REQUIRED WORK: Omit the pictures. Print each entry below exactly.

Stored data entries:
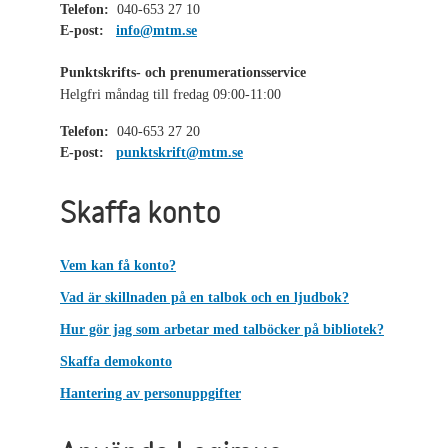
Telefon:
040-653 27 10
E-post:
info@mtm.se
Punktskrifts- och prenumerationsservice
Helgfri måndag till fredag 09:00-11:00
Telefon:
040-653 27 20
E-post:
punktskrift@mtm.se
Skaffa konto
Vem kan få konto?
Vad är skillnaden på en talbok och en ljudbok?
Hur gör jag som arbetar med talböcker på bibliotek?
Skaffa demokonto
Hantering av personuppgifter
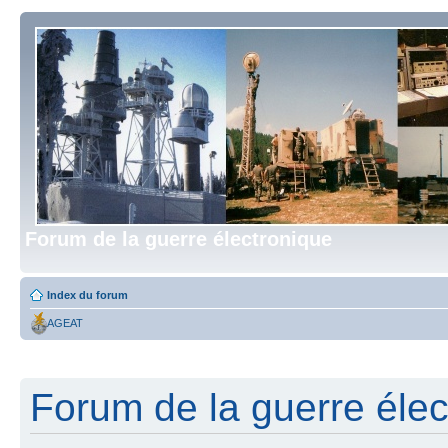
Forum de la guerre électronique
Index du forum
AGEAT
Forum de la guerre élect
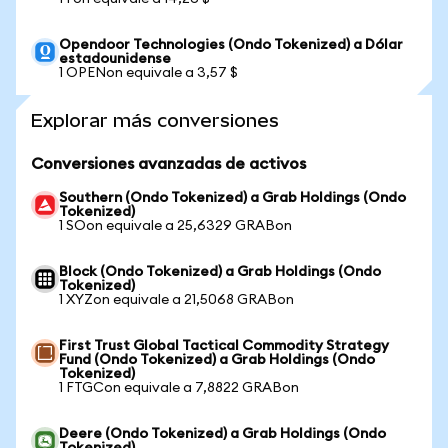
Opendoor Technologies (Ondo Tokenized) a Dólar
estadounidense
1 OPENon equivale a 3,57 $
Explorar más conversiones
Conversiones avanzadas de activos
Southern (Ondo Tokenized) a Grab Holdings (Ondo
Tokenized)
1 SOon equivale a 25,6329 GRABon
Block (Ondo Tokenized) a Grab Holdings (Ondo
Tokenized)
1 XYZon equivale a 21,5068 GRABon
First Trust Global Tactical Commodity Strategy
Fund (Ondo Tokenized) a Grab Holdings (Ondo
Tokenized)
1 FTGCon equivale a 7,8822 GRABon
Deere (Ondo Tokenized) a Grab Holdings (Ondo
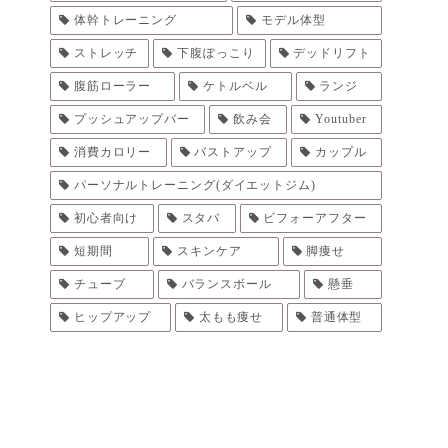
体幹トレーニング
モデル体型
ストレッチ
下腹ぽっこり
デッドリフト
腹筋ローラー
ケトルベル
ランジ
プッシュアップバー
飲み会
Youtuber
消費カロリー
バストアップ
カップル
パーソナルトレーニング(ダイエットジム)
初心者向け
スタバ
ビフォーアフター
短期間
スキンケア
脚痩せ
チューブ
バランスボール
懸垂
ヒップアップ
太もも痩せ
普通体型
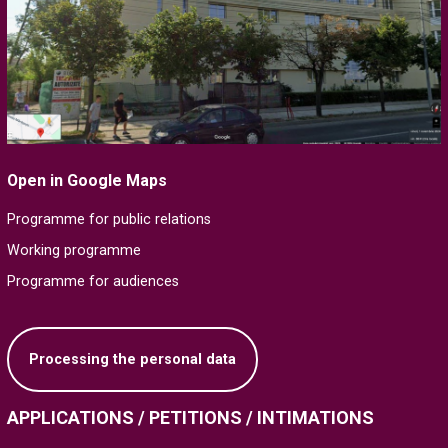
Open in Google Maps
Programme for public relations
Working programme
Programme for audiences
Processing the personal data
APPLICATIONS / PETITIONS / INTIMATIONS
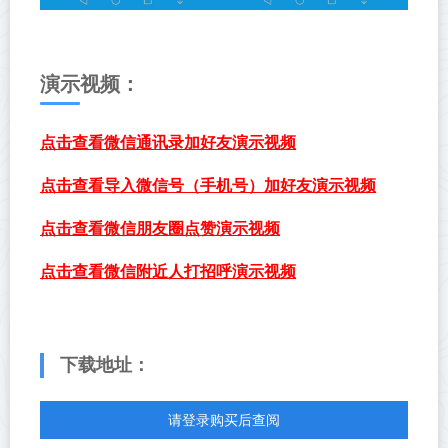
演示视频：
点击查看微信通讯录加好友演示视频
点击查看导入微信号（手机号）加好友演示视频
点击查看微信朋友圈点赞演示视频
点击查看微信附近人打招呼演示视频
下载地址：
请登录购买后查阅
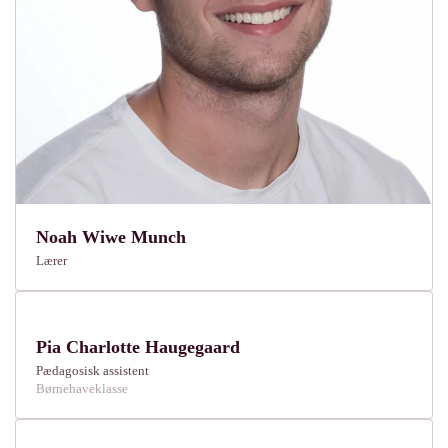
Noah Wiwe Munch
Lærer
Pia Charlotte Haugegaard
Pædagosisk assistent
Børnehaveklasse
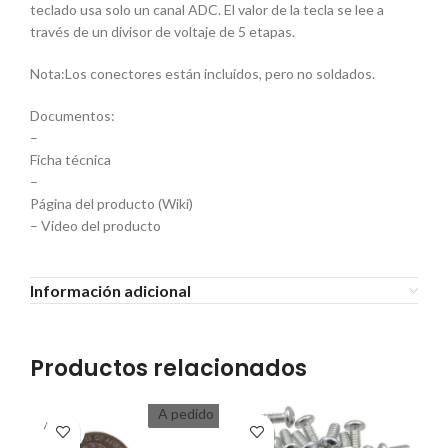
teclado usa solo un canal ADC. El valor de la tecla se lee a
través de un divisor de voltaje de 5 etapas.
Nota:Los conectores están incluidos, pero no soldados.
Documentos:
–
Ficha técnica
–
Página del producto (Wiki)
– Video del producto
Información adicional
Productos relacionados
A pedido
A PEDI
DO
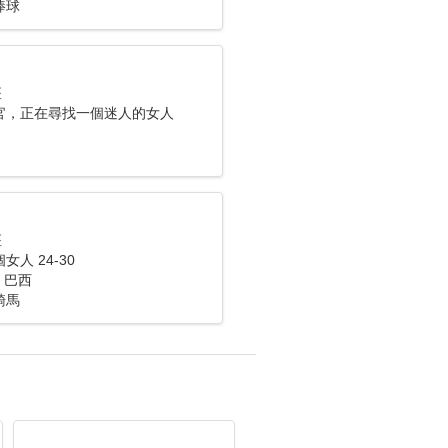
棒球
座
官，正在尋找一個迷人的女人
座
人 24-30
， 巴西
騎馬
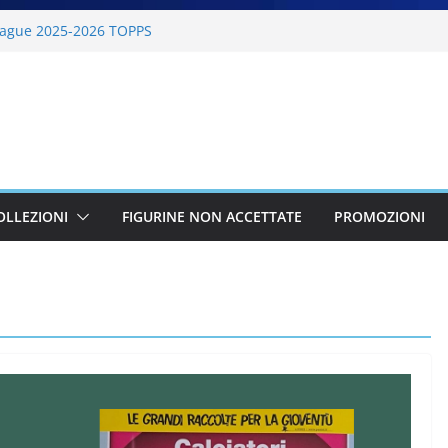
ague 2025-2026 TOPPS
6 PANINI
lano Cortina 2026 PANINI
26 PANINI
BKT 2025-2026 PANINI
OLLEZIONI
FIGURINE NON ACCETTATE
PROMOZIONI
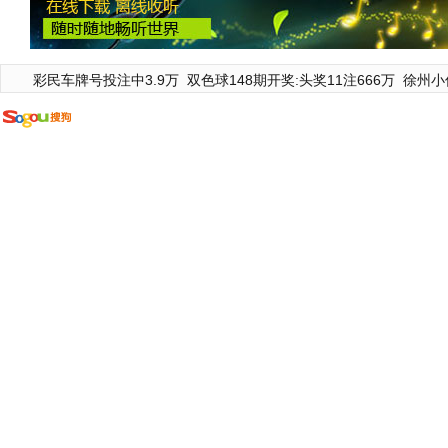
彩民车牌号投注中3.9万
双色球148期开奖:头奖11注666万
徐州小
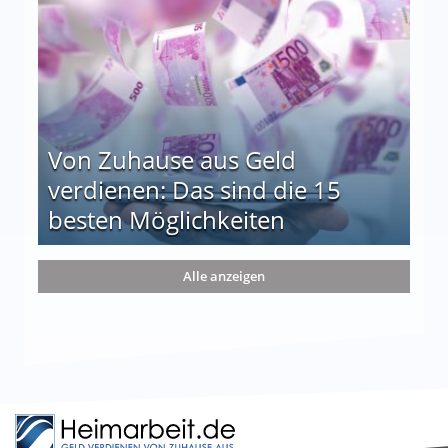
Von Zuhause aus Geld
verdienen: Das sind die 15
besten Möglichkeiten
nd die 15 besten Möglichkeiten
Alle anzeigen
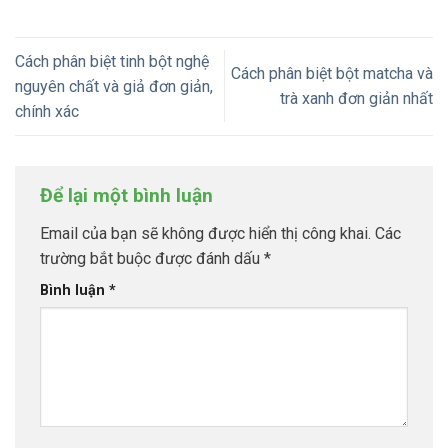
Cách phân biệt tinh bột nghệ
Cách phân biệt bột matcha và
nguyên chất và giả đơn giản,
trà xanh đơn giản nhất
chính xác
Để lại một bình luận
Email của bạn sẽ không được hiển thị công khai.
Các
trường bắt buộc được đánh dấu
*
Bình luận
*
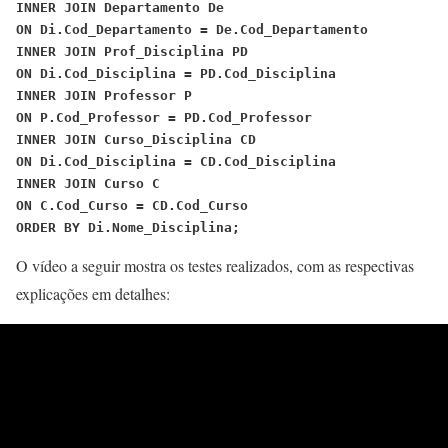
INNER JOIN Departamento De
ON Di.Cod_Departamento = De.Cod_Departamento
INNER JOIN Prof_Disciplina PD
ON Di.Cod_Disciplina = PD.Cod_Disciplina
INNER JOIN Professor P
ON P.Cod_Professor = PD.Cod_Professor
INNER JOIN Curso_Disciplina CD
ON Di.Cod_Disciplina = CD.Cod_Disciplina
INNER JOIN Curso C
ON C.Cod_Curso = CD.Cod_Curso
ORDER BY Di.Nome_Disciplina;
O vídeo a seguir mostra os testes realizados, com as respectivas
explicações em detalhes:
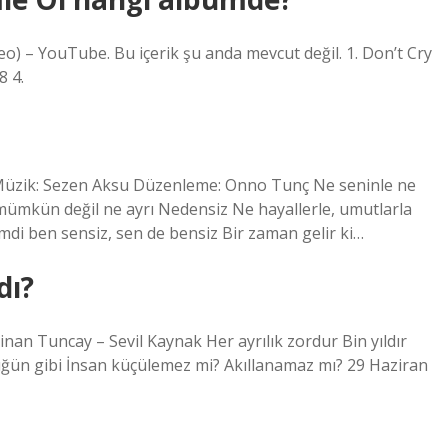
eo) – YouTube. Bu içerik şu anda mevcut değil. 1. Don’t Cry
8 4.
 Müzik: Sezen Aksu Düzenleme: Onno Tunç Ne seninle ne
 mümkün değil ne ayrı Nedensiz Ne hayallerle, umutlarla
imdi ben sensiz, sen de bensiz Bir zaman gelir ki…
dı?
an Tuncay – Sevil Kaynak Her ayrılık zordur Bin yıldır
ğün gibi İnsan küçülemez mi? Akıllanamaz mı? 29 Haziran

WRITTEN SOLUTION:
Telefon:
040-653 27 10
E-post:
info@mtm.se
Punktskrifts- och prenumerationsservice
Helgfri måndag till fredag 09:00-11:00
Telefon:
040-653 27 20
E-post:
punktskrift@mtm.se
Skaffa konto
Vem kan få konto?
Vad är skillnaden på en talbok och en ljudbok?
Hur gör jag som arbetar med talböcker på bibliotek?
Skaffa demokonto
Hantering av personuppgifter
Forum de la guerre électronique
Index du forum
AGEAT
Forum de la guerre élect
Opendoor Technologies (Ondo Tokenized) a Dólar
estadounidense
1 OPENon equivale a 3,57 $
Explorar más conversiones
Conversiones avanzadas de activos
Southern (Ondo Tokenized) a Grab Holdings (Ondo
Tokenized)
1 SOon equivale a 25,6329 GRABon
Block (Ondo Tokenized) a Grab Holdings (Ondo
Tokenized)
1 XYZon equivale a 21,5068 GRABon
First Trust Global Tactical Commodity Strategy
Fund (Ondo Tokenized) a Grab Holdings (Ondo
Tokenized)
1 FTGCon equivale a 7,8822 GRABon
Deere (Ondo Tokenized) a Grab Holdings (Ondo
体幹トレーニング
モデル体型
ストレッチ
下腹ぽっこり
デッドリフト
腹筋ローラー
ケトルベル
ランジ
プッシュアップバー
飲み会
Youtuber
消費カロリー
バストアップ
カップル
パーソナルトレーニング(ダイエットジム)
初心者向け
スタバ
ビフォーアフター
短期間
スキンケア
脚痩せ
チューブ
バランスボール
懸垂
ヒップアップ
太もも痩せ
普通体型
Open in Google Maps
Programme for public relations
Working programme
Programme for audiences
Processing the personal data
APPLICATIONS / PETITIONS / INTIMATIONS
演示视频：
点击查看微信通讯录加好友演示视频
点击查看导入微信号（手机号）加好友演示视频
点击查看微信朋友圈点赞演示视频
点击查看微信附近人打招呼演示视频
下载地址：
请登录购买后查阅
Noah Wiwe Munch
Lærer
Pia Charlotte Haugegaard
Pædagosisk assistent
Børnehaveklasse
teclado usa solo un canal ADC. El valor de la tecla se lee a
través de un divisor de voltaje de 5 etapas.
Nota:Los conectores están incluidos, pero no soldados.
Documentos:
–
Ficha técnica
–
Página del producto (Wiki)
– Video del producto
Información adicional
Productos relacionados
A pedido
A PEDI
DO
棒球
座
官，正在尋找一個迷人的女人
座
人 24-30
， 巴西
騎馬
ague 2025-2026 TOPPS
6 PANINI
lano Cortina 2026 PANINI
26 PANINI
BKT 2025-2026 PANINI
OLLEZIONI
FIGURINE NON ACCETTATE
PROMOZIONI
彩民车牌号投注中3.9万
双色球148期开奖:头奖11注666万
徐州小
Von Zuhause aus Geld
verdienen: Das sind die 15
besten Möglichkeiten
nd die 15 besten Möglichkeiten
Alle anzeigen
Cách phân biệt tinh bột nghệ
Cách phân biệt bột matcha và
nguyên chất và giả đơn giản,
trà xanh đơn giản nhất
chính xác
Để lại một bình luận
Email của bạn sẽ không được hiển thị công khai.
Các
trường bắt buộc được đánh dấu
*
Bình luận
*
INNER JOIN Departamento De
ON Di.Cod_Departamento = De.Cod_Departamento
INNER JOIN Prof_Disciplina PD
ON Di.Cod_Disciplina = PD.Cod_Disciplina
INNER JOIN Professor P
ON P.Cod_Professor = PD.Cod_Professor
INNER JOIN Curso_Disciplina CD
ON Di.Cod_Disciplina = CD.Cod_Disciplina
INNER JOIN Curso C
ON C.Cod_Curso = CD.Cod_Curso
ORDER BY Di.Nome_Disciplina;
O vídeo a seguir mostra os testes realizados, com as respectivas
explicações em detalhes:
eo) – YouTube. Bu içerik şu anda mevcut değil. 1. Don’t Cry
8 4.
 Müzik: Sezen Aksu Düzenleme: Onno Tunç Ne seninle ne
 mümkün değil ne ayrı Nedensiz Ne hayallerle, umutlarla
imdi ben sensiz, sen de bensiz Bir zaman gelir ki…
dı?
an Tuncay – Sevil Kaynak Her ayrılık zordur Bin yıldır
ğün gibi İnsan küçülemez mi? Akıllanamaz mı? 29 Haziran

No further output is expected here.